After presenting two sold-out nights of Karen Finley’s The Jackie Look last month, The Broad’s feminist performance artist series, The Tip of Her Tongue, continues with explorations of the relationship of language to the racialized and gendered body with three emerging California performance artists. On Jan. 21, Martine Syms, an artist who works between poetry and performance to consider what lies between word, gesture and the body, performs Misdirected Kiss, a piece inspired by the curriculum of Maxine Powell, director of the in-house finishing school at Motown Records in the 1960s. On April 2, Xandra Ibarra, Cassils and a screening of a film in the Broad collection, Shirin Neshat’s Possessed, 2001, take the audience into and around the museum itself. In Cassils’ and Ibarra’s physical performances, the audience evolves into a crowd, gathered around the resistant, queer spectacle of each artist’s body. “These three California performance artists define the leading edge of experimental feminist performance—each approaches the demand to perform with a certain degree of ambivalence.
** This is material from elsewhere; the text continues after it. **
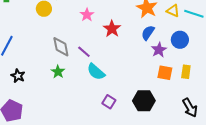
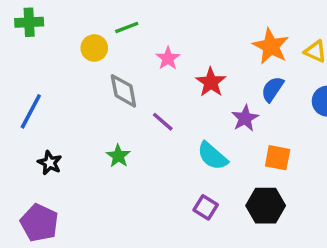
gray diamond: (61, 47) -> (123, 91), moved
purple star: (159, 50) -> (245, 118), moved
cyan semicircle: (96, 72) -> (212, 156), moved
orange square: (165, 73) -> (278, 158), moved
Performance is a way of exploring and unsettling the disciplining of the body, the artist and the audience,” said Jennifer Doyle, professor at UC Riverside and curator of the series.

The Broad’s experimental pop music series, Callings Out of Context, continues with presentations of artists who confront our understanding of musical genres by demonstrating that “pop” as a creative practice can absorb the most disparate of musical types. On Jan. 23, New York–based Ratking’s music and poetic lyrics ricochets between nihilistic punk and self-assured hip-hop refusing to resolve to either type. Opening for Ratking is singer-songwriter and multi-instrumentalist Gabriel Garzón-Montano, who exemplifies hybridity in his music. On Feb. 27, former Battles front man Tyondai Braxton and electro-acoustic musician Daniel Wohl push the edges of electronic music through the compositional rigor of classical music creating complex and fluid sonic landscapes. Wohl presents the Los Angeles premiere of his new album Holographic (New Amsterdam Records) with eight musicians and video artist Daniel Schwarz.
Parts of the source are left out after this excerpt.